100 великих театров мира
Шрифт:
Совмещая прием психологической разработки героев с противопоставлением его всей окружающей среде, театр во всех спектаклях подчинял этой цели все другие сценические средства. Индивидуализация героя и схематизация среды — таков рисунок его спектаклей. Этот принцип усиливался и оформлением спектаклей. Действие разворачивалось на фоне конструктивных построений и холодной стилизованной живописи. На сцене выстраиваются огромные колонны, однотонно расписанные полотна, размещается масштабная мебель, но при этом практически отсутствуют предметы обиходные. Декорация подчеркивает холодность и враждебную замкнутость мира, в котором так легко затеряться одинокой фигурке человека.
Самым «показательным спектаклем» МХАТ 2-го критики считали «Закат» И. Бабеля. Пьеса Бабеля была вполне реалистической, в ней ставилась тема «отцов и детей», столь распространенная после революции. В ней совершенно определенно прописана автором та среда, в которой разыгрывается драма — это зажиточная еврейская семья дореволюционной России.
Театр показал спектакль в иных оттенках. Во-первых, сам старик Мендель дан фигурой мощной, сильной, с жаждой к господству и с оправданием своего господства присутствующей в нем силой. Он как бы имел право на то, чтобы властвовать над другими и быть жестоким. Мендель в исполнении Чебана явно выделялся из всего своего окружения как человек загадочный и сильный. Рядом с ним все остальные герои пьесы образуют в спектакле «бытовой зверинец из людей-мещан». Но именно эти «все остальные» будут торжествовать в жизни, а Мендель — терять и растрачивать свою былую силу. Театр оставался верен себе и своему взгляду на человека.

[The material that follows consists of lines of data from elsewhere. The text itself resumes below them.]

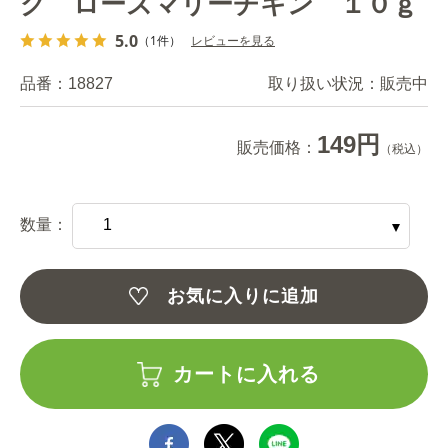
グ ローズマリーチキン １０ｇ
5.0
（1件）
レビューを見る
品番：
18827
取り扱い状況：
販売中
149円
販売価格：
（税込）
数量：
お気に入りに追加
カートに入れる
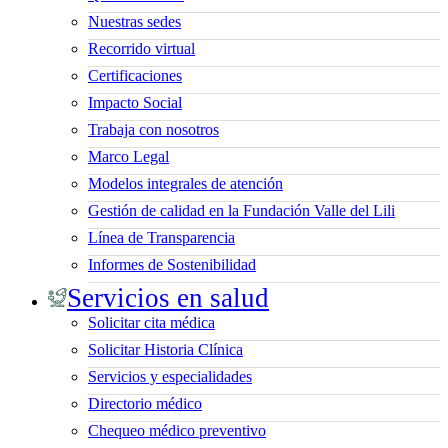
Nuestras sedes
Recorrido virtual
Certificaciones
Impacto Social
Trabaja con nosotros
Marco Legal
Modelos integrales de atención
Gestión de calidad en la Fundación Valle del Lili
Línea de Transparencia
Informes de Sostenibilidad
Servicios en salud
Solicitar cita médica
Solicitar Historia Clínica
Servicios y especialidades
Directorio médico
Chequeo médico preventivo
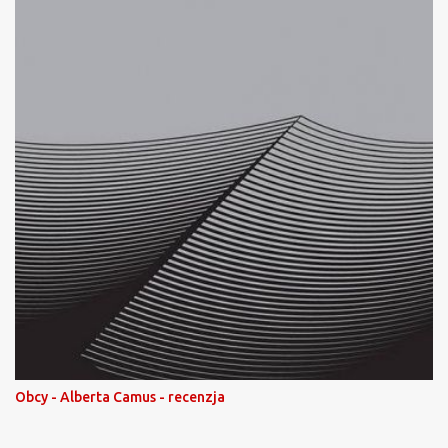
Obcy - Alberta Camus - recenzja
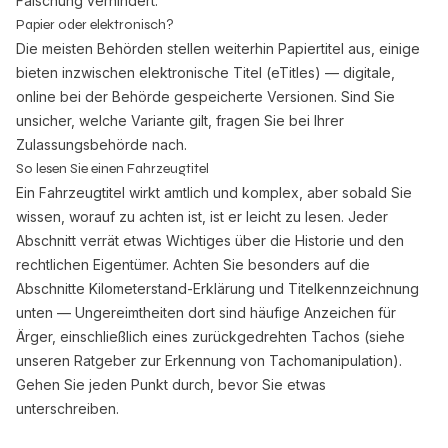
Fälschung verhindert.
Papier oder elektronisch?
Die meisten Behörden stellen weiterhin Papiertitel aus, einige
bieten inzwischen elektronische Titel (eTitles) — digitale,
online bei der Behörde gespeicherte Versionen. Sind Sie
unsicher, welche Variante gilt, fragen Sie bei Ihrer
Zulassungsbehörde nach.
So lesen Sie einen Fahrzeugtitel
Ein Fahrzeugtitel wirkt amtlich und komplex, aber sobald Sie
wissen, worauf zu achten ist, ist er leicht zu lesen. Jeder
Abschnitt verrät etwas Wichtiges über die Historie und den
rechtlichen Eigentümer. Achten Sie besonders auf die
Abschnitte Kilometerstand-Erklärung und Titelkennzeichnung
unten — Ungereimtheiten dort sind häufige Anzeichen für
Ärger, einschließlich eines zurückgedrehten Tachos (siehe
unseren Ratgeber
zur Erkennung von Tachomanipulation
).
Gehen Sie jeden Punkt durch, bevor Sie etwas
unterschreiben.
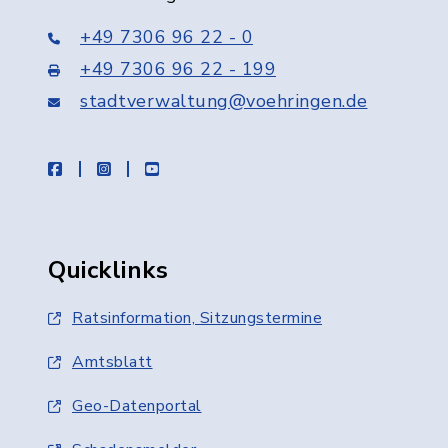
+49 7306 96 22 - 0
+49 7306 96 22 - 199
stadtverwaltung@voehringen.de
facebook
instagram
youtube
Quicklinks
Ratsinformation, Sitzungstermine
Amtsblatt
Geo-Datenportal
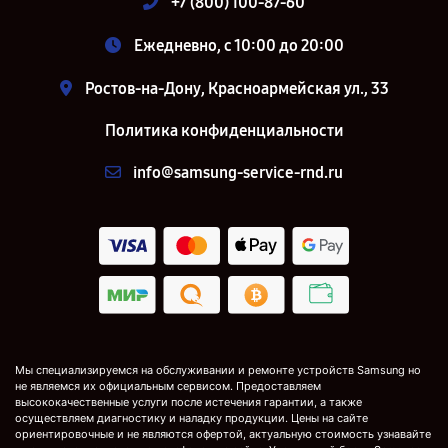
+7 (800) 100-87-60
Ежедневно, с 10:00 до 20:00
Ростов-на-Дону, Красноармейская ул., 33
Политика конфиденциальности
info@samsung-service-rnd.ru
Мы специализируемся на обслуживании и ремонте устройств Samsung но
не являемся их официальным сервисом. Предоставляем
высококачественные услуги после истечения гарантии, а также
осуществляем диагностику и наладку продукции. Цены на сайте
ориентировочные и не являются офертой, актуальную стоимость узнавайте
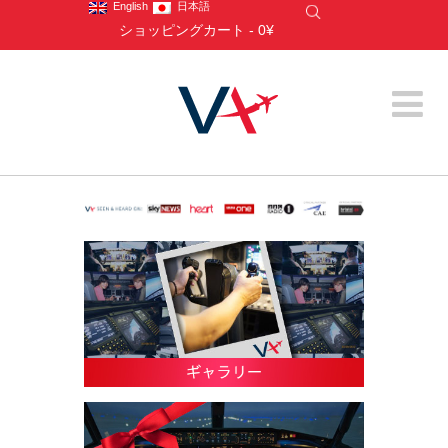
English
日本語
ショッピングカート
-
0¥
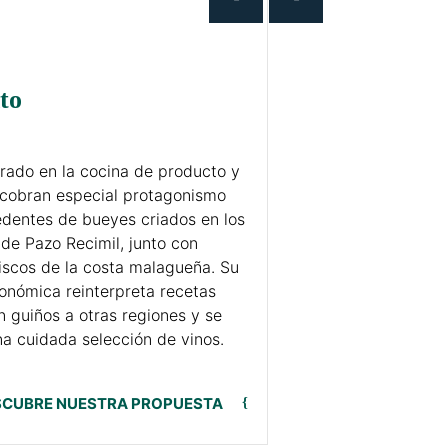
to
rado en la cocina de producto y
 cobran especial protagonismo
edentes de bueyes criados en los
de Pazo Recimil, junto con
scos de la costa malagueña. Su
onómica reinterpreta recetas
n guiños a otras regiones y se
 cuidada selección de vinos.
SCUBRE NUESTRA PROPUESTA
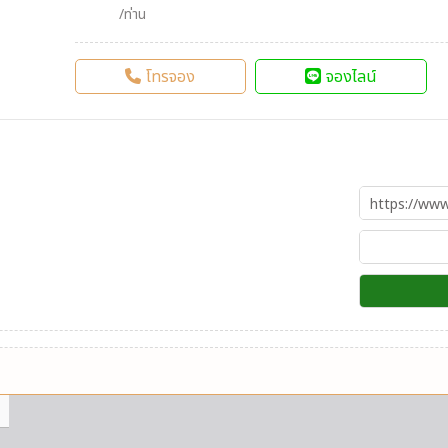
/ท่าน
โทรจอง
จองไลน์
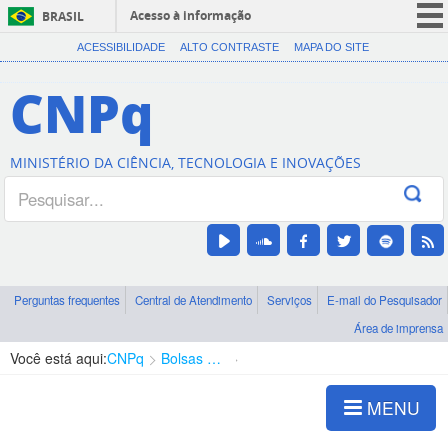
Acesso à informação
BRASIL
CORONAVÍRUS (COVID-19)
ACESSIBILIDADE
ALTO CONTRASTE
MAPA DO SITE
Participe
CNPq
Serviços
Legislação
MINISTÉRIO DA CIÊNCIA, TECNOLOGIA E INOVAÇÕES
Canais
Perguntas frequentes
Central de Atendimento
Serviços
E-mail do Pesquisador
Área de imprensa
Você está aqui:
CNPq
Bolsas e Auxílios Vigentes
Projetos de Pesquisa
MENU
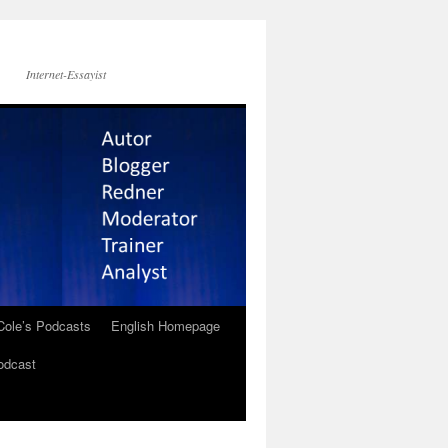
Internet-Essayist
Cole’s Podcasts
English Homepage
odcast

Спектакли «Смерть Иоанна Грозного» А. К. Толстого, «Дело» Сухово- Кобылина и «Петр I» принято считать «публицистическими», несмотря на их явную при этом историческую проблематику. В первом из них была выделена тема борьбы за власть. Только царь Иоанн Грозный представляет ясно то, что составляет преобразовательную идею. Боярское окружение хотя и покоряется его железной воле, но преследует личные интересы. И после его смерти эти жадные и честолюбивые хищники вступают в ожесточенную борьбу между собой — борьбу за власть. При всем схематизме спектакля (и схематизме представленной исторической концепции) не будем забывать, что это был 1934 год. И время, естественно, наложило свой отпечаток на понимание истории. Хотя стоит подчеркнуть, что никакого следования историзму эпохи в спектакле не задумывалось. На сцене висели куски холста — куски неправильной формы, размалеванные яркими красками. Какие уж тут старинные палаты! Не было на сцене и никаких предметов быта, не было и исторических костюмов, но тем самым словно бы укрупнилась сама тема борьбы за власть, — в этом обобщенном образе словно давалась некая вневременная (а значит, содержащая в себе элемент устойчивости и постоянства) концепция борьбы за власть и самой власти.

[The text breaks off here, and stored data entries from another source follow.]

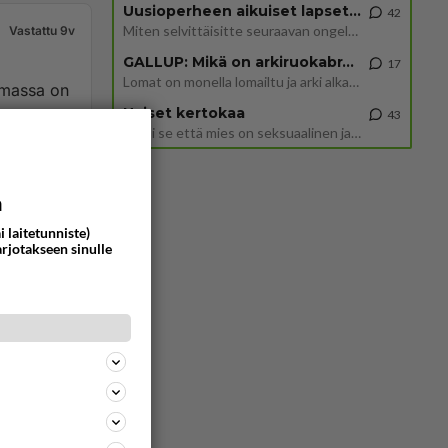
Uusioperheen aikuiset lapset tyhjentää jääkaapin käydessään
42
Miten selvittäisitte seuraavan ongelman, meillä on uusioperhe, minulla teini-ikäiset lapset ja puolisolla aikuiset, jotk
Vastattu 9v
GALLUP: Mikä on arkiruokabravuurisi?
17
Lomat on monella lomailtu ja arki alkaa. Se voi tarkoittaa myös sitä, että grillailut on grillattu ja palataan arjen ruo
lmassa on
Naiset kertokaa
43
Miksi se että mies on seksuaalinen ja haluaa seksiä ja te olette hänen mielestänne haluttava on vastenmielistä? Mikä sii
135
0
a
i laitetunniste)
arjotakseen sinulle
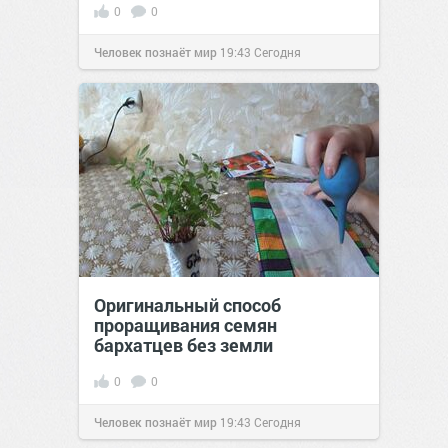
0
0
Человек познаёт мир
19:43
Сегодня
Оригинальный способ
проращивания семян
бархатцев без земли
0
0
Человек познаёт мир
19:43
Сегодня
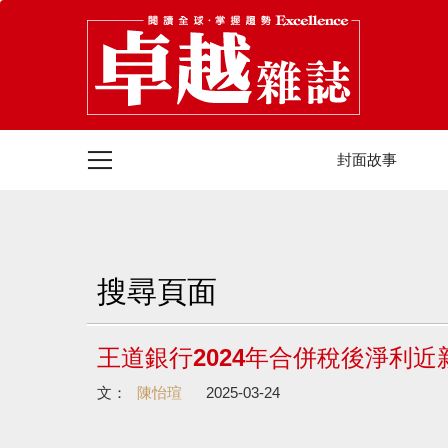
封面故事
搜尋頁面
王道銀行2024年合併稅後淨利近新
文：
陳怡瑄
2025-03-24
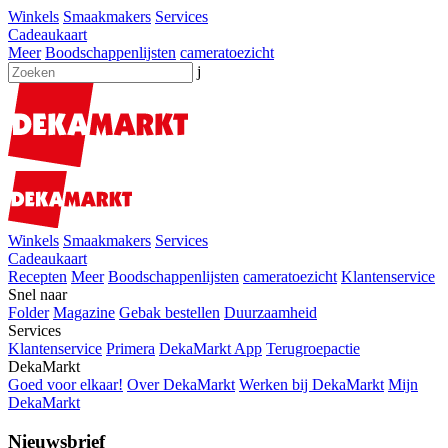
Winkels
Smaakmakers
Services
Cadeaukaart
Meer
Boodschappenlijsten
cameratoezicht
j
Winkels
Smaakmakers
Services
Cadeaukaart
Recepten
Meer
Boodschappenlijsten
cameratoezicht
Klantenservice
Snel naar
Folder
Magazine
Gebak bestellen
Duurzaamheid
Services
Klantenservice
Primera
DekaMarkt App
Terugroepactie
DekaMarkt
Goed voor elkaar!
Over DekaMarkt
Werken bij DekaMarkt
Mijn
DekaMarkt
Nieuwsbrief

В «Деле» театр показал чиновничество николаевской России — всех волокитчиков и мздоимцев, бумагомарателей и лихоимцев, взяточников и бюрократов. И хотя от эпохи все же были взяты некоторые символы, они не могли не выглядеть весьма странно. В оформлении спектакля немалое место занимал грандиозный «портрет» Николая І — зрители видели только ноги императора в лосинах и ботфортах, в то время как корпус и лицо императора «прятались» где-то наверху, под колосниками. Военные ботфорты стали как бы эмблемой спектакля. Эмблемой того, что зло чиновничества вечно и неистребимо. И снова в спектакле можно было увидеть вполне современные аллюзии. Только главный герой Муромский в исполнении Михаила Чехова был вполне человеком, но человеком униженным и растоптанным — совсем не дворянином и не богатым помещиком, как это было в пьесе драматурга. Муромский был человеком, лишенным всяких прав и всякого голоса в этой жуткой жизни. И это в 30-е годы звучало далеко не безобидно. Историк театра говорит: «В „Деле“ МХАТ Второй говорит языком политического протеста, и этот протест направлен не в прошлое, не по адресу николаевской России, но против власти государства вообще».

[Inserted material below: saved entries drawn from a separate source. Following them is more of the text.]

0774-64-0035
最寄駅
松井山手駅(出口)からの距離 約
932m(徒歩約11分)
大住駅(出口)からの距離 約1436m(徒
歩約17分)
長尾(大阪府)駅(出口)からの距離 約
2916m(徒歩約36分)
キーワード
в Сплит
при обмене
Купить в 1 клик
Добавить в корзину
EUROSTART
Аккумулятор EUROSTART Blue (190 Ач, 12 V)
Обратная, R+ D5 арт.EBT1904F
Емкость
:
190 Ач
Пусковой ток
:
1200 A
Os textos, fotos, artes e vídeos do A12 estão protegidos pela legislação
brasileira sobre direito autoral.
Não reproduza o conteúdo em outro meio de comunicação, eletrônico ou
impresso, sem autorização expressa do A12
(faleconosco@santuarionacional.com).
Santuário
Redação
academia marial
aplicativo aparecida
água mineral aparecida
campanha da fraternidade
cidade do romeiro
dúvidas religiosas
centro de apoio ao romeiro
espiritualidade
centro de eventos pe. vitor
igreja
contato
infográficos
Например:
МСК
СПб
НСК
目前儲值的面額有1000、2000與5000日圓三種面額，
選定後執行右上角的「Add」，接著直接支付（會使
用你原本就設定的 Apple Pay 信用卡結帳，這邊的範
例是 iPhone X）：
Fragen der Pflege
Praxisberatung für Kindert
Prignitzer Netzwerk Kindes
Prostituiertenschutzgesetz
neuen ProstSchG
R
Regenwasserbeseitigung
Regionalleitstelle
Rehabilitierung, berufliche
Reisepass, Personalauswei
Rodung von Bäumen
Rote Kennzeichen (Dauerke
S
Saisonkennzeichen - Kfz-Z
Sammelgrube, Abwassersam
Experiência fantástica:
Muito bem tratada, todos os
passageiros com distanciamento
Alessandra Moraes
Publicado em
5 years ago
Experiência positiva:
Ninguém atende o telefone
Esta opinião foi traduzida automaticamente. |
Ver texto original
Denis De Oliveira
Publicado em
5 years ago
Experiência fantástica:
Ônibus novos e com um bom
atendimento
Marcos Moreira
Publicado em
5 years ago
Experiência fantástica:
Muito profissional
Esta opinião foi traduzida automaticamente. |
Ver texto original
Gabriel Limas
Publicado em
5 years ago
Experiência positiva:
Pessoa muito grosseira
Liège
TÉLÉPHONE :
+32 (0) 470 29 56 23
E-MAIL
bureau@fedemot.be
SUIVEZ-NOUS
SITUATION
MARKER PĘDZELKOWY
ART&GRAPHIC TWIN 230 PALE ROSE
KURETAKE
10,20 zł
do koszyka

В «Петре I» тоже была выстроена вполне злободневная концепция — можно сказать и так, что «культ личности» Петра I, когда он в спектакле МХАТа 2-го был единственным носителем творческого и действенного начала, имел, возможно, и свой «адрес». Спектакль поставлен в 1930 году. Петр был представлен государственным деятелем, легендарным строителем, влюбленным «в идеальную схему еще не существующего будущего мира». Он строит новое государство, он поднимает к полезной деятельности огромные массы крестьянства, он воздвигает грандиозные сооружения. Кто в 1930 году «строил государство» — всем известно. Но все же театр «оступился» и в финале спектакля вывел на всю ту же свою «любимую песню», ибо финал был совсем не оптимистическим, а скорее мрачным — умирающий Петр видит, как наводнение, разбушевавшаяся стихия губит дело его рук. Любимый флот и любимый город…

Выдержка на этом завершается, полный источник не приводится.